I know there's someone out there who is not adamantly against caring for an injured pigeon in their home. Please respond ASAP. 


Location: Sheepshead Bay


----------



## Charis (Feb 11, 2007)

tonyb is in Brooklyn, let me eamil him this link.


----------



## Charis (Feb 11, 2007)

Bumping up


----------



## Charis (Feb 11, 2007)

Bumping up


----------



## Dezirrae (Oct 6, 2007)

The ad has been posted to the NYC PIGEON RESCUE CENTRAL yahoo group and I've answered the ad asking for a phone number so Dan from the yahoo group can call the person, get more details & arrange a pickup. I'll keep everyone posted of course.


----------



## Charis (Feb 11, 2007)

Thanks Dez. I was wanting your help on this one.


----------



## Jay3 (May 4, 2008)

The poor thing! What a target he is. I hope they can catch him soon. Real soon. Sending up prayers right now.


----------



## SerendipityCA (May 2, 2008)

Sending good thoughts. I wish the original poster had thought to put him in a box or something. I mean, does the landlord inspect PACKAGES??? It's not like a cat who's going to meow inside a carrier after all!


----------



## Jay3 (May 4, 2008)

SerendipityCA said:


> Sending good thoughts. I wish the original poster had thought to put him in a box or something. I mean, does the landlord inspect PACKAGES??? It's not like a cat who's going to meow inside a carrier after all!


I know. I thought of that too. How would the landlord know that you had a pigeon? Not like they bark or anything. And it doesn't seem that this one would be doing a lot of loud cooing.


----------



## Dezirrae (Oct 6, 2007)

I too thought of that... I suggested to the posted that he/she could possibly sneak the pigeon inside in a shoe box until Dan could come pick it up. I haven't heard back from the poster yet - but am hopeful that I'll hear something soon.


----------



## lwerden (May 31, 2008)

Thanks so much Dez for you intervention. I pray this all turns out well.


----------



## Charis (Feb 11, 2007)

Dezirrae said:


> I too thought of that... I suggested to the posted that he/she could possibly sneak the pigeon inside in a shoe box until Dan could come pick it up. I haven't heard back from the poster yet - but am hopeful that I'll hear something soon.
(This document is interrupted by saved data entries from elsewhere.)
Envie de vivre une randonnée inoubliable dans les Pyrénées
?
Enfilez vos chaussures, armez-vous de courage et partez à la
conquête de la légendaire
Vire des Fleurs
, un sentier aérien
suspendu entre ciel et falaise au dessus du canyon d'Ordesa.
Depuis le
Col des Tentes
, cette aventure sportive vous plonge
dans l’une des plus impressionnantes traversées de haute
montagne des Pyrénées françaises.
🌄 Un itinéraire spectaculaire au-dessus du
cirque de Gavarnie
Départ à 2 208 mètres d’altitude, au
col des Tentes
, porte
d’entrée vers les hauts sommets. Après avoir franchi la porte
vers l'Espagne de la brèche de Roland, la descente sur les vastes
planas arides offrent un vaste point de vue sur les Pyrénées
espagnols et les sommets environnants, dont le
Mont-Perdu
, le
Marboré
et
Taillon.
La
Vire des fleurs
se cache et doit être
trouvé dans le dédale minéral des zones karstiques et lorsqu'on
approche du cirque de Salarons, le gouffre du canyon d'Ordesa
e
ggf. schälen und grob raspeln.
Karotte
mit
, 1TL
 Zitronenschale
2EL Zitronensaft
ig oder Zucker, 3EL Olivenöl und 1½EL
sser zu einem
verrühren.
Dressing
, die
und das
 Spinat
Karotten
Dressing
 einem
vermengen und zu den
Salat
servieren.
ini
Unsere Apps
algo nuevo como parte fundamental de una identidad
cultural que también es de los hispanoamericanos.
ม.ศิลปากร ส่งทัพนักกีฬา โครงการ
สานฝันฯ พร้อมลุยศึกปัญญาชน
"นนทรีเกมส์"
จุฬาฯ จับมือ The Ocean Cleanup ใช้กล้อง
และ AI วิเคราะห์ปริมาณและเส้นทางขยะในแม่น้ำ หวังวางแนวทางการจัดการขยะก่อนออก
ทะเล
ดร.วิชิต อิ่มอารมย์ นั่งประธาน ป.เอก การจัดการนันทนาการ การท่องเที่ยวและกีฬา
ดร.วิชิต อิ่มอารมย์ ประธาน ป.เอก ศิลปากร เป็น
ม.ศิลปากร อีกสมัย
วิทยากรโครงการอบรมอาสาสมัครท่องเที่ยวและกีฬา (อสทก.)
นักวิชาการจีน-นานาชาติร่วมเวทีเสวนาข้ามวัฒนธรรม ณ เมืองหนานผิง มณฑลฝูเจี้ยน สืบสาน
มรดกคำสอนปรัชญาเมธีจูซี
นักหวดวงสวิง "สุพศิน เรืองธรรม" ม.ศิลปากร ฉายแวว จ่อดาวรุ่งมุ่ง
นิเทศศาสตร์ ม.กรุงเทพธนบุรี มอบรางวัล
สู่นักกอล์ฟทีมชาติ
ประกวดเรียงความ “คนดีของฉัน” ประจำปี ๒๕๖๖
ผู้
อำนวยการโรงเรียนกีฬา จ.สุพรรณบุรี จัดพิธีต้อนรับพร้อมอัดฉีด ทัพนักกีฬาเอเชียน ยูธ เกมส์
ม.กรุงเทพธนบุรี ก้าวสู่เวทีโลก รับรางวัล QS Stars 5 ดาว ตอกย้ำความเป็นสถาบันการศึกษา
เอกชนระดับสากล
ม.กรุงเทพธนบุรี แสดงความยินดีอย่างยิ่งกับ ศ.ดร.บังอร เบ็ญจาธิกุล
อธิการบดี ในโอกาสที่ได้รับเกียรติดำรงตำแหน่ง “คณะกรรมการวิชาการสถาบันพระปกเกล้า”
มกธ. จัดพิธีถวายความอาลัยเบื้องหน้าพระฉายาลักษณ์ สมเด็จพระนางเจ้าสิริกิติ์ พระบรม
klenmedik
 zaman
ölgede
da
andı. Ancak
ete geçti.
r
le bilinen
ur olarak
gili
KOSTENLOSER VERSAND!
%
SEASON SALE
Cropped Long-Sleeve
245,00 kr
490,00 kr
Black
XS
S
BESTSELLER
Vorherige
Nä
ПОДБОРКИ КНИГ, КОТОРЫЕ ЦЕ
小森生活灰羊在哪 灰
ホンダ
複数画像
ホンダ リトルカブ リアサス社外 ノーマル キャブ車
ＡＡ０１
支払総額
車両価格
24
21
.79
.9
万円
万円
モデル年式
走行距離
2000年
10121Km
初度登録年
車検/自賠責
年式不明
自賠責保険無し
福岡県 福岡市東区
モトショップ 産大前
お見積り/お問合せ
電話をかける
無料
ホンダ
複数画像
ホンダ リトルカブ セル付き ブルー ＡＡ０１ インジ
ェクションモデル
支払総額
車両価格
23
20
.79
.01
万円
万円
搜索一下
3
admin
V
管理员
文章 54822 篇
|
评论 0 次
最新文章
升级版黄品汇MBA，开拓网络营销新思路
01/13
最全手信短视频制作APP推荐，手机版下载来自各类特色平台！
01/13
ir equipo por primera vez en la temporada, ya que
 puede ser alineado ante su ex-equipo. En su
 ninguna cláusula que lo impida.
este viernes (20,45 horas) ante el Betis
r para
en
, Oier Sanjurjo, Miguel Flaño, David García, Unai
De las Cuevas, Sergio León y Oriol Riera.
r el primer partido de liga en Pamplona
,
Both Myriam and I sent her emails last night, asking her to sneak the poor little guy inside.


----------



## silverbranch (Jul 16, 2008)

It could be a case where she just rents a room in someone's house, which would make it diffult. I was forced to do that when I first moved to NYC a long time ago as I couldn't afford anything else. Horrible, horrible living situation, but sometimes you just gotta do what you have to. If I still lived there I would go help for sure.


----------



## myrpalom (Aug 12, 2004)

Two NYCPRC members (Phyll and Bob) are going to look for this unhappy pigeon in Brooklyn.
I hope they find it. I could not sleep over it.


----------



## myrpalom (Aug 12, 2004)

*He is saved!!!*

Bob and Phyll found the poor baby 

Here is Phyll's post on NYCPRC:

_Bob & I checked both parking lots & there were no pigeons around. We went around the entire block looking for the injured pigeon. 
As we walked, I prayed out loud, begging God to let us find him if he was still there.
We didn't find him & arrived back at the car.
I went back to the large parking lot. There he was, in front of me, standing in an empty parking spot with an SUV starting to pull in. I said, "Please watch the pigeon," as I ran to get him.
I was happy to see that he had enough stamina to try to get away, & I was SO happy to find him that I started to cry. As people looked at me, I said, "Thank you, Jesus!" then brought the pigeon to the car.
This poor soul is bad condition. Aside from having only one leg, his tail & both wings are messed up.
Thanks to all who prayed for his rescue._


----------



## Charis (Feb 11, 2007)

Ya-hoo!


----------



## Larry_Cologne (Jul 6, 2004)

So glad to read of the rescue.

So sad to read of why there needed to be a rescue.

Hope the little one gets the care and love it needs, and lives a happy life.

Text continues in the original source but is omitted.